The yearly monsoon season is a natural phenomenon, which results in some degree of flooding in low-lying areas near Pakistan’s major rivers. In recent years, the country witnessed high levels of precipitation and flash floods. Coupled with the melting of snow and glaciers, the result has been severe flooding while low rainfall and extreme variations in temperatures in certain parts of the country have led to droughts. The unprecendented 2010 floods have been followed by more isolated areas of destruction during the monsoon season. As the current monsoon begins, the uncertainty of exactly where floods will occur and insufficient preparedness places millions of people at risk for loss of life, livelihoods, and property.
Despite efforts made to recover from previous years’ floods and to improve disaster resilience at the local and national levels, many communities are ill-prepared to handle a major or even minor flood. The northern areas will experience spurts of flash floods, for which only a few minutes will be available for people in the path of the water to evacuate. For people living along the riverbanks, saving their belongings and cropland will be impossible. As the monsoon continues and the increased river flow especially in Indus River travels South, Sindh will experience breaches in embankments.

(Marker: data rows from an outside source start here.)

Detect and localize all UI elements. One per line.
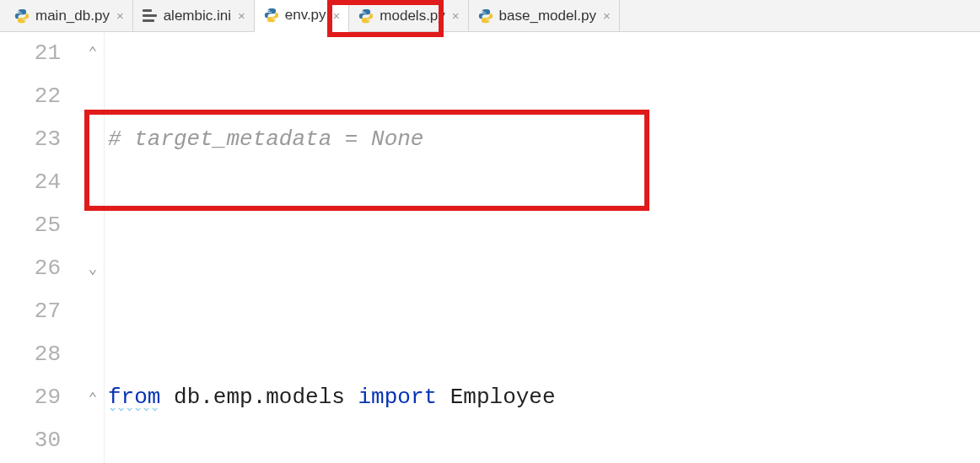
tab-bar: main_db.py × alembic.ini × env.py × mode… (0, 0, 980, 32)
close-icon[interactable]: × (601, 8, 612, 23)
tab-base-model[interactable]: base_model.py × (469, 0, 620, 31)
python-file-icon (263, 7, 280, 24)
code-line-22[interactable] (105, 247, 980, 290)
tab-label: models.py (380, 8, 444, 24)
tab-label: main_db.py (35, 8, 110, 24)
tab-label: base_model.py (499, 8, 596, 24)
tab-main-db[interactable]: main_db.py × (5, 0, 133, 31)
line-number: 22 (0, 75, 61, 118)
line-number: 27 (0, 290, 61, 333)
close-icon[interactable]: × (450, 8, 461, 23)
line-number-gutter: 21222324252627282930 (0, 32, 83, 463)
code-line-21[interactable]: # target_metadata = None (105, 118, 980, 161)
fold-up-icon[interactable]: ⌃ (85, 391, 100, 406)
line-number: 21 (0, 32, 61, 75)
line-number: 29 (0, 376, 61, 419)
line-number: 25 (0, 204, 61, 247)
fold-column: ⌃ ⌄ ⌃ (83, 32, 105, 463)
python-file-icon (477, 8, 494, 24)
tab-label: alembic.ini (164, 8, 231, 24)
line-number: 28 (0, 333, 61, 376)
close-icon[interactable]: × (331, 8, 342, 23)
tab-label: env.py (285, 7, 326, 24)
ini-file-icon (142, 8, 159, 24)
line-number: 23 (0, 118, 61, 161)
tab-models[interactable]: models.py × (349, 0, 468, 31)
python-file-icon (13, 8, 30, 24)
fold-up-icon[interactable]: ⌃ (85, 46, 100, 61)
tab-env[interactable]: env.py × (255, 0, 350, 32)
code-editor[interactable]: 21222324252627282930 ⌃ ⌄ ⌃ # target_meta… (0, 32, 980, 463)
close-icon[interactable]: × (236, 8, 247, 23)
code-content[interactable]: # target_metadata = None from db.emp.mod… (105, 32, 980, 463)
tab-alembic-ini[interactable]: alembic.ini × (133, 0, 255, 31)
code-line-23[interactable]: from db.emp.models import Employee (105, 376, 980, 419)
line-number: 24 (0, 161, 61, 204)
fold-down-icon[interactable]: ⌄ (85, 261, 100, 277)
line-number: 30 (0, 419, 61, 462)
python-file-icon (358, 8, 374, 24)
line-number: 26 (0, 247, 61, 290)
close-icon[interactable]: × (115, 8, 126, 23)
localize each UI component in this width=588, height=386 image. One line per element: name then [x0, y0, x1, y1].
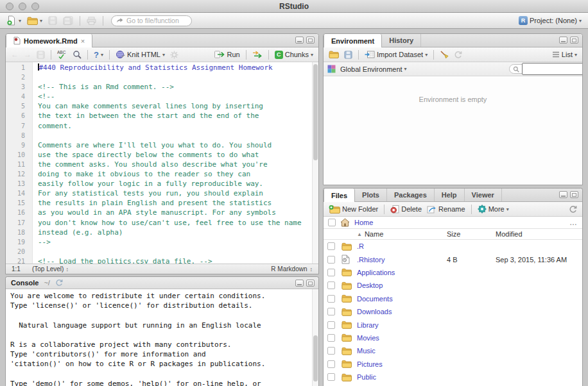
- zoom-window-button[interactable]: [31, 3, 39, 10]
- minimize-pane-icon[interactable]: [559, 37, 567, 44]
- editor-line[interactable]: 14For any statistical tests you run, you…: [6, 189, 318, 198]
- breadcrumb-home-link[interactable]: Home: [354, 219, 373, 226]
- file-name-link[interactable]: .Rhistory: [357, 256, 447, 264]
- column-header-modified[interactable]: Modified: [496, 230, 582, 238]
- file-checkbox[interactable]: [327, 256, 335, 264]
- editor-line[interactable]: 3<!-- This is an Rmd comment. -->: [6, 82, 318, 92]
- file-name-link[interactable]: Desktop: [357, 281, 447, 289]
- rerun-button[interactable]: [251, 48, 264, 61]
- save-workspace-button[interactable]: [343, 48, 354, 61]
- editor-scrollbar[interactable]: [312, 62, 318, 264]
- import-dataset-button[interactable]: Import Dataset ▾: [363, 48, 429, 61]
- tab-help[interactable]: Help: [435, 189, 465, 201]
- code-editor[interactable]: 1#440 Reproducibility and Statistics Ass…: [6, 62, 318, 264]
- document-type-selector[interactable]: R Markdown ↕: [271, 265, 313, 273]
- goto-file-search[interactable]: [111, 15, 192, 26]
- clear-workspace-button[interactable]: [438, 48, 450, 61]
- file-checkbox[interactable]: [327, 334, 335, 342]
- editor-line[interactable]: 21<!-- Load the politics.csv data file. …: [6, 256, 318, 264]
- file-checkbox[interactable]: [327, 242, 335, 250]
- editor-line[interactable]: 6the text in between the the start and t…: [6, 111, 318, 121]
- refresh-files-button[interactable]: [567, 203, 578, 215]
- editor-line[interactable]: 7comment.: [6, 121, 318, 131]
- save-document-button[interactable]: [35, 48, 46, 61]
- forward-button[interactable]: →: [22, 48, 33, 61]
- save-button[interactable]: [47, 14, 58, 27]
- editor-line[interactable]: 10use the space directly below the comme…: [6, 150, 318, 160]
- editor-line[interactable]: 11the comment asks. You should also desc…: [6, 160, 318, 169]
- session-restart-icon[interactable]: [55, 279, 63, 287]
- file-name-link[interactable]: Music: [357, 347, 447, 355]
- tab-files[interactable]: Files: [324, 189, 355, 202]
- close-window-button[interactable]: [6, 3, 13, 10]
- save-all-button[interactable]: [62, 14, 74, 27]
- editor-line[interactable]: 15the results in plain English and prese…: [6, 198, 318, 208]
- column-header-name[interactable]: ▲ Name: [357, 230, 447, 238]
- file-row[interactable]: Music: [324, 344, 582, 357]
- file-name-link[interactable]: Library: [357, 321, 447, 329]
- new-file-button[interactable]: ▾: [5, 14, 22, 27]
- scrollbar-thumb[interactable]: [313, 64, 318, 160]
- list-view-button[interactable]: List ▾: [551, 48, 578, 61]
- file-row[interactable]: Pictures: [324, 358, 582, 371]
- tab-viewer[interactable]: Viewer: [465, 189, 502, 201]
- environment-search[interactable]: [509, 64, 578, 74]
- select-all-checkbox[interactable]: [328, 219, 336, 226]
- file-checkbox[interactable]: [327, 373, 335, 381]
- file-row[interactable]: Documents: [324, 292, 582, 305]
- load-workspace-button[interactable]: [327, 48, 340, 61]
- help-menu-button[interactable]: ? ▾: [92, 48, 105, 61]
- file-row[interactable]: Downloads: [324, 305, 582, 318]
- more-menu-button[interactable]: More ▾: [476, 203, 510, 215]
- file-checkbox[interactable]: [327, 269, 335, 276]
- rename-button[interactable]: Rename: [426, 203, 467, 215]
- editor-line[interactable]: 20: [6, 247, 318, 256]
- back-button[interactable]: ←: [10, 48, 20, 61]
- maximize-pane-icon[interactable]: [570, 37, 578, 44]
- console-output[interactable]: You are welcome to redistribute it under…: [6, 289, 318, 386]
- file-row[interactable]: .R: [324, 240, 582, 253]
- editor-line[interactable]: 19-->: [6, 237, 318, 247]
- file-checkbox[interactable]: [327, 321, 335, 329]
- file-name-link[interactable]: Movies: [357, 334, 447, 342]
- maximize-pane-icon[interactable]: [570, 191, 578, 198]
- file-name-link[interactable]: .R: [357, 242, 447, 250]
- tab-plots[interactable]: Plots: [355, 189, 387, 201]
- file-row[interactable]: Movies: [324, 331, 582, 344]
- knit-html-button[interactable]: Knit HTML ▾: [114, 48, 166, 61]
- maximize-pane-icon[interactable]: [306, 280, 315, 287]
- file-checkbox[interactable]: [327, 360, 335, 368]
- file-row[interactable]: .Rhistory4 BSep 3, 2015, 11:36 AM: [324, 253, 582, 265]
- file-checkbox[interactable]: [327, 308, 335, 315]
- file-name-link[interactable]: Downloads: [357, 308, 447, 315]
- editor-line[interactable]: 18instead (e.g. alpha): [6, 228, 318, 237]
- editor-line[interactable]: 17you don't know how to use/can't use, f…: [6, 218, 318, 228]
- editor-line[interactable]: 13easily follow your logic in a fully re…: [6, 179, 318, 189]
- editor-line[interactable]: 12doing to make it obvious to the reader…: [6, 169, 318, 179]
- console-scrollbar[interactable]: [312, 289, 318, 386]
- refresh-environment-button[interactable]: [453, 48, 463, 61]
- environment-scope-selector[interactable]: Global Environment ▾: [339, 63, 408, 76]
- editor-line[interactable]: 9Comments are where I'll tell you what t…: [6, 140, 318, 150]
- find-replace-button[interactable]: [71, 48, 83, 61]
- scope-selector[interactable]: (Top Level) ↕: [31, 265, 70, 274]
- editor-line[interactable]: 8: [6, 131, 318, 140]
- file-row[interactable]: Library: [324, 318, 582, 331]
- file-name-link[interactable]: Applications: [357, 269, 447, 276]
- editor-line[interactable]: 1#440 Reproducibility and Statistics Ass…: [6, 63, 318, 72]
- scrollbar-thumb[interactable]: [313, 335, 318, 382]
- new-folder-button[interactable]: New Folder: [327, 203, 379, 215]
- spellcheck-button[interactable]: ABC: [56, 48, 69, 61]
- open-file-button[interactable]: ▾: [26, 14, 44, 27]
- editor-tab-homework-rmd[interactable]: Homework.Rmd ×: [6, 34, 92, 47]
- minimize-pane-icon[interactable]: [295, 280, 304, 287]
- run-button[interactable]: Run: [213, 48, 241, 61]
- file-checkbox[interactable]: [327, 281, 335, 289]
- tab-environment[interactable]: Environment: [324, 34, 382, 47]
- goto-file-input[interactable]: [126, 17, 187, 24]
- minimize-window-button[interactable]: [19, 3, 26, 10]
- print-button[interactable]: [85, 14, 98, 27]
- editor-line[interactable]: 5You can make comments several lines lon…: [6, 101, 318, 111]
- tab-history[interactable]: History: [382, 34, 421, 47]
- maximize-pane-icon[interactable]: [306, 37, 315, 44]
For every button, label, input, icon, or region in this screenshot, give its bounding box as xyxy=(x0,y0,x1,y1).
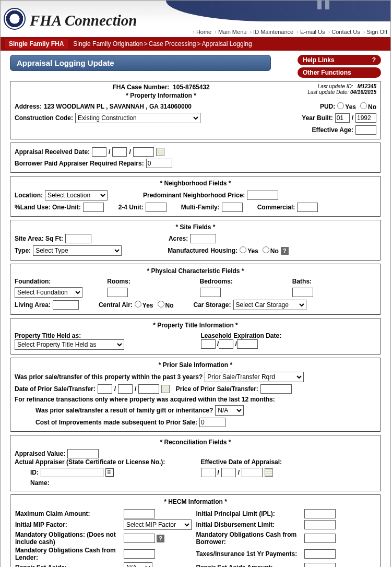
app-title: FHA Connection xyxy=(30,12,137,29)
appraised-value-label: Appraised Value: xyxy=(15,450,65,457)
construction-code-select[interactable]: Existing Construction xyxy=(75,113,200,123)
top-nav: ›Home ›Main Menu ›ID Maintenance ›E-mail… xyxy=(191,29,387,35)
breadcrumb-seg-3[interactable]: Appraisal Logging xyxy=(202,40,252,48)
leasehold-yyyy[interactable] xyxy=(237,339,258,349)
mip-factor-select[interactable]: Select MIP Factor xyxy=(124,519,192,530)
section-appraisal-received: Appraisal Received Date: / / Borrower Pa… xyxy=(10,143,381,173)
site-area-input[interactable] xyxy=(65,234,91,243)
construction-code-label: Construction Code: xyxy=(15,114,73,122)
breadcrumb-root[interactable]: Single Family FHA xyxy=(5,39,68,49)
land-use-multi-input[interactable] xyxy=(222,203,243,212)
prior-sale-3yr-select[interactable]: Prior Sale/Transfer Rqrd xyxy=(205,372,304,382)
leasehold-dd[interactable] xyxy=(219,339,233,349)
land-use-2-4-label: 2-4 Unit: xyxy=(118,204,144,211)
year-built-yyyy-input[interactable] xyxy=(355,113,376,123)
prior-sale-header: * Prior Sale Information * xyxy=(15,361,376,369)
appraised-value-input[interactable] xyxy=(67,449,99,458)
central-air-no-radio[interactable] xyxy=(158,301,164,308)
living-area-input[interactable] xyxy=(53,300,79,310)
appraisal-received-label: Appraisal Received Date: xyxy=(15,148,90,156)
help-icon[interactable]: ? xyxy=(281,247,289,255)
appraisal-received-dd[interactable] xyxy=(112,147,127,157)
breadcrumb-seg-1[interactable]: Single Family Origination xyxy=(73,40,142,48)
mandatory-cash-lender-input[interactable] xyxy=(124,549,155,559)
page-title: Appraisal Logging Update xyxy=(10,55,271,71)
location-label: Location: xyxy=(15,192,43,199)
pud-yes-radio[interactable] xyxy=(337,102,344,109)
baths-label: Baths: xyxy=(292,278,312,285)
foundation-select[interactable]: Select Foundation xyxy=(15,287,82,298)
pud-no-radio[interactable] xyxy=(360,102,367,109)
help-links-button[interactable]: Help Links? xyxy=(298,55,381,65)
section-reconciliation: * Reconciliation Fields * Appraised Valu… xyxy=(10,435,381,491)
borrower-repairs-input[interactable] xyxy=(146,159,172,168)
breadcrumb-seg-2[interactable]: Case Processing xyxy=(149,40,196,48)
predominant-price-label: Predominant Neighborhood Price: xyxy=(143,192,245,199)
acres-label: Acres: xyxy=(169,235,188,242)
actual-appraiser-label: Actual Appraiser (State Certificate or L… xyxy=(15,458,191,466)
prior-sale-price-input[interactable] xyxy=(260,384,292,394)
land-use-one-unit-label: %Land Use: One-Unit: xyxy=(15,204,81,211)
leasehold-mm[interactable] xyxy=(201,339,216,349)
calendar-icon[interactable] xyxy=(156,148,164,156)
appraiser-id-input[interactable] xyxy=(41,468,103,477)
land-use-multi-label: Multi-Family: xyxy=(181,204,220,211)
nav-home[interactable]: Home xyxy=(196,29,211,35)
site-type-select[interactable]: Select Type xyxy=(33,245,122,256)
bedrooms-label: Bedrooms: xyxy=(200,278,233,285)
predominant-price-input[interactable] xyxy=(247,191,278,200)
acres-input[interactable] xyxy=(190,234,216,243)
fha-case-number: 105-8765432 xyxy=(173,84,210,91)
hecm-header: * HECM Information * xyxy=(15,498,376,505)
bedrooms-input[interactable] xyxy=(200,288,221,297)
repair-set-aside-select[interactable]: N/A xyxy=(124,562,152,567)
site-area-label: Site Area: Sq Ft: xyxy=(15,235,63,242)
fha-case-label: FHA Case Number: xyxy=(112,84,169,91)
location-select[interactable]: Select Location xyxy=(45,190,108,200)
effective-date-mm[interactable] xyxy=(201,468,216,477)
header: FHA Connection ›Home ›Main Menu ›ID Main… xyxy=(1,1,390,37)
family-gift-select[interactable]: N/A xyxy=(215,405,244,416)
prior-sale-mm[interactable] xyxy=(98,384,112,394)
car-storage-select[interactable]: Select Car Storage xyxy=(233,300,306,310)
idl-input[interactable] xyxy=(304,520,336,529)
prior-sale-yyyy[interactable] xyxy=(138,384,159,394)
nav-contact-us[interactable]: Contact Us xyxy=(331,29,360,35)
mfg-no-radio[interactable] xyxy=(263,246,269,253)
nav-email-us[interactable]: E-mail Us xyxy=(300,29,325,35)
effective-date-yyyy[interactable] xyxy=(242,468,263,477)
car-storage-label: Car Storage: xyxy=(194,301,231,309)
nav-id-maintenance[interactable]: ID Maintenance xyxy=(253,29,293,35)
help-icon[interactable]: ? xyxy=(157,535,164,542)
mandatory-obligations-label: Mandatory Obligations: (Does not include… xyxy=(15,531,116,546)
land-use-commercial-input[interactable] xyxy=(297,203,318,212)
taxes-insurance-input[interactable] xyxy=(304,549,336,559)
effective-date-dd[interactable] xyxy=(221,468,236,477)
repair-set-aside-amount-input[interactable] xyxy=(304,563,336,567)
improvements-cost-input[interactable] xyxy=(199,418,225,427)
nav-sign-off[interactable]: Sign Off xyxy=(366,29,387,35)
baths-input[interactable] xyxy=(292,288,313,297)
rooms-input[interactable] xyxy=(107,288,128,297)
other-functions-button[interactable]: Other Functions xyxy=(298,67,381,78)
section-property-info: Last update ID: M12345 Last update Date:… xyxy=(10,81,381,139)
effective-age-input[interactable] xyxy=(355,125,376,135)
central-air-yes-radio[interactable] xyxy=(135,301,141,308)
calendar-icon[interactable] xyxy=(265,468,273,477)
mfg-yes-radio[interactable] xyxy=(240,246,246,253)
appraisal-received-mm[interactable] xyxy=(92,147,106,157)
title-held-as-select[interactable]: Select Property Title Held as xyxy=(15,339,124,350)
mandatory-obligations-input[interactable] xyxy=(124,534,155,543)
max-claim-input[interactable] xyxy=(124,509,155,518)
appraisal-received-yyyy[interactable] xyxy=(133,147,154,157)
mandatory-cash-borrower-input[interactable] xyxy=(304,534,336,543)
land-use-one-unit-input[interactable] xyxy=(83,203,104,212)
ipl-input[interactable] xyxy=(304,509,336,518)
prior-sale-dd[interactable] xyxy=(118,384,133,394)
land-use-2-4-input[interactable] xyxy=(146,203,167,212)
mfg-housing-label: Manufactured Housing: xyxy=(168,247,237,254)
nav-main-menu[interactable]: Main Menu xyxy=(218,29,246,35)
lookup-icon[interactable] xyxy=(105,468,114,477)
calendar-icon[interactable] xyxy=(161,385,170,393)
year-built-mm-input[interactable] xyxy=(335,113,350,123)
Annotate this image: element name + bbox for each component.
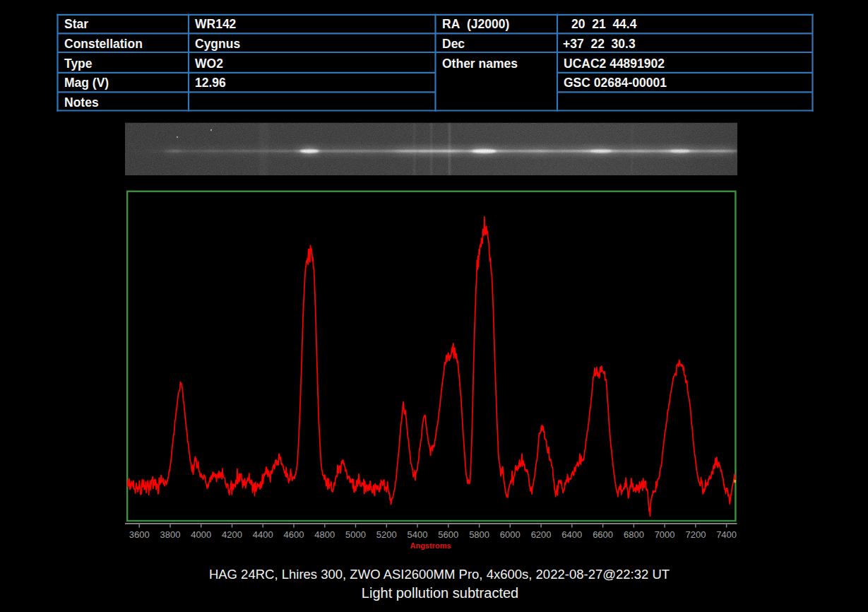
svg-text:4600: 4600 — [284, 529, 304, 540]
svg-text:5000: 5000 — [345, 529, 366, 540]
svg-text:UCAC2 44891902: UCAC2 44891902 — [564, 57, 665, 71]
svg-text:7000: 7000 — [655, 529, 675, 540]
svg-text:RA (J2000): RA (J2000) — [442, 17, 509, 31]
svg-text:5800: 5800 — [469, 529, 489, 540]
svg-text:6000: 6000 — [500, 529, 521, 540]
svg-text:Cygnus: Cygnus — [195, 37, 240, 51]
svg-text:Notes: Notes — [64, 95, 99, 110]
svg-text:HAG 24RC, Lhires 300, ZWO ASI2: HAG 24RC, Lhires 300, ZWO ASI2600MM Pro,… — [209, 567, 670, 582]
svg-text:20 21 44.4: 20 21 44.4 — [571, 17, 637, 31]
svg-text:Constellation: Constellation — [64, 37, 143, 51]
svg-text:Angstroms: Angstroms — [410, 541, 451, 550]
svg-text:GSC 02684-00001: GSC 02684-00001 — [564, 76, 667, 90]
svg-text:Mag (V): Mag (V) — [64, 76, 109, 90]
svg-text:6400: 6400 — [561, 529, 582, 540]
svg-text:6800: 6800 — [624, 529, 644, 540]
svg-text:Other names: Other names — [442, 57, 518, 71]
svg-text:3600: 3600 — [129, 529, 150, 540]
svg-text:5600: 5600 — [438, 529, 458, 540]
svg-text:4400: 4400 — [253, 529, 273, 540]
svg-text:+37 22 30.3: +37 22 30.3 — [563, 37, 636, 51]
svg-text:6600: 6600 — [593, 529, 613, 540]
svg-text:3800: 3800 — [160, 529, 181, 540]
svg-text:5400: 5400 — [408, 529, 428, 540]
svg-text:5200: 5200 — [376, 529, 397, 540]
svg-text:6200: 6200 — [531, 529, 552, 540]
svg-text:4200: 4200 — [222, 529, 242, 540]
svg-text:7200: 7200 — [685, 529, 706, 540]
svg-text:Dec: Dec — [442, 37, 465, 51]
svg-text:12.96: 12.96 — [195, 76, 226, 90]
svg-text:7400: 7400 — [716, 529, 737, 540]
svg-text:4800: 4800 — [314, 529, 335, 540]
svg-text:WO2: WO2 — [195, 57, 223, 71]
svg-text:4000: 4000 — [191, 529, 211, 540]
svg-text:Type: Type — [64, 57, 93, 71]
svg-text:Star: Star — [64, 17, 88, 31]
svg-text:Light pollution subtracted: Light pollution subtracted — [362, 585, 518, 601]
svg-text:WR142: WR142 — [195, 17, 237, 31]
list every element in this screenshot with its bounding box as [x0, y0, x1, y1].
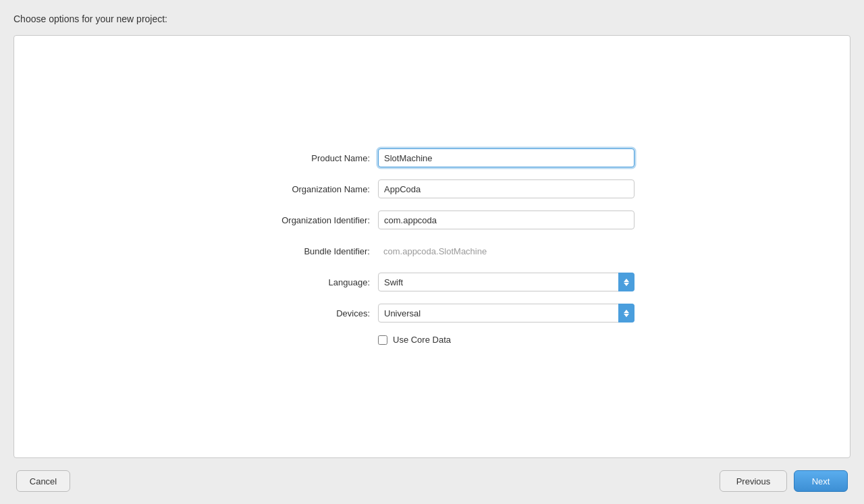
footer-right-buttons: Previous Next — [720, 470, 848, 492]
devices-row: Devices: Universal iPhone iPad — [230, 304, 634, 323]
language-label: Language: — [230, 277, 378, 287]
organization-identifier-row: Organization Identifier: — [230, 211, 634, 229]
organization-name-label: Organization Name: — [230, 184, 378, 194]
product-name-row: Product Name: — [230, 148, 634, 167]
use-core-data-checkbox[interactable] — [378, 335, 387, 345]
content-panel: Product Name: Organization Name: Organiz… — [14, 35, 850, 458]
language-select[interactable]: Swift Objective-C — [378, 273, 634, 291]
bundle-identifier-row: Bundle Identifier: com.appcoda.SlotMachi… — [230, 242, 634, 260]
use-core-data-label-text: Use Core Data — [393, 335, 451, 345]
organization-identifier-input[interactable] — [378, 211, 634, 229]
footer: Cancel Previous Next — [14, 458, 850, 504]
bundle-identifier-label: Bundle Identifier: — [230, 246, 378, 256]
organization-name-input[interactable] — [378, 179, 634, 198]
product-name-label: Product Name: — [230, 153, 378, 163]
language-row: Language: Swift Objective-C — [230, 273, 634, 291]
form-container: Product Name: Organization Name: Organiz… — [230, 148, 634, 345]
devices-select[interactable]: Universal iPhone iPad — [378, 304, 634, 323]
bundle-identifier-value: com.appcoda.SlotMachine — [378, 242, 634, 260]
devices-select-wrapper: Universal iPhone iPad — [378, 304, 634, 323]
previous-button[interactable]: Previous — [720, 470, 787, 492]
use-core-data-label-wrapper[interactable]: Use Core Data — [378, 335, 451, 345]
organization-name-row: Organization Name: — [230, 179, 634, 198]
organization-identifier-label: Organization Identifier: — [230, 215, 378, 225]
devices-label: Devices: — [230, 308, 378, 318]
cancel-button[interactable]: Cancel — [16, 470, 70, 492]
page-title: Choose options for your new project: — [14, 13, 850, 24]
language-select-wrapper: Swift Objective-C — [378, 273, 634, 291]
next-button[interactable]: Next — [794, 470, 848, 492]
product-name-input[interactable] — [378, 148, 634, 167]
use-core-data-row: Use Core Data — [230, 335, 634, 345]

Particulaly vulnerable to secondary losses during this monsoon season are the people living as refugees and IDPs in Khyber Pakhtunkhwa. In Sindh and the southern areas of Punjab, communities already facing food insecurity, unrecovered or partially recovered livelihoods without reduced risk to floods, and the most poor, remote areas are at greatest risk to suffer secondary losses during this season. The aftermath of the floods may include outbreaks of waterborne diseases, food insecurity and malnutrition, inaccessiblity to health services and medices leading to death, prolonged loss of livelihoods and proper shelter, and issues related to protection. Government departments and the humanitarian community in Pakistan are are standby to provide the needed support to flood-affected communities. However, in some areas or if a major flood occurs, and this support is not enough, the international community will be called upon.
Current Monsoon Outlook:
The country’s first monsoon spell advisory was issued for early July. The advisory stated heavy rain predications in Kashmir, north-eastern Punjab, and Kyber Pakhtunkhwa. Isloated heavy falls were predicated for Gujrat, Gujranwala, Kashmir, and Mandibahaudin. South Punjab was noted to have some thunder with scattered rain predicated in D.G.Khan and Multan. However for Upper Sindh, hot weather was still noted with temperatures crossing 40 degrees. With strong winds in most of Sindh, certain parts of the south including Karachi and Thatta were expected to have cloudy weather with light rain and drizzles. A well marked low was highlighted for Balochistan with hot and dry weather expected in most of the province.
The Pakistan Metrological Department (PMD) informed that the ‘monsoon through’ is very likey to develop in the coming days which will activate monsoon progression. The department added that the first spell of regular monsoon rains will be confined over upper parts of the country, producing scattered rain and thundershowers over Islamabad, upper Punjab (Rawalpindi, Gujranwala, Sargodha, and Lahore divisions), upper KPK (Malakand, Hazara, Peshawar, and Kohat divisions) and Kashmir. The department also informed of predications for scanty rains in plain areas during July and erratic rains during the monsoon season with few extreme events in the monsoon prone areas of the country (upper parts of KPK, Punjab, and Kashmir). Additionally, the PMD confirmed of hot and dry weather with humid conditions in most parts of the country before the onset of the monsoon.
The outlook for the monsoon season by the PMD stated that rainfall will increase gradually during August in northern parts of the country. During August and September, monsoon will remain by and large normal. However, the north eastern parts of the country are expected to receive slightly above normal precipitation during the period.
CWS-P/A has a contingency plan in place and due to the organization’s current or past presence in certain districts will be able to mobilize its emergency response within two to seven days. The priority areas of the organization’s response include Azad Jammu & Kashmir, Gilgit-Baltistan, KPK, and Sindh. CWS-P/A’s response strategy includes emergency health through a self-implementation approach while for food, non-food items, WASH and shelter, local partners may be engaged based on needs.
Currently, CWS-P/A is closely monitoring the situation.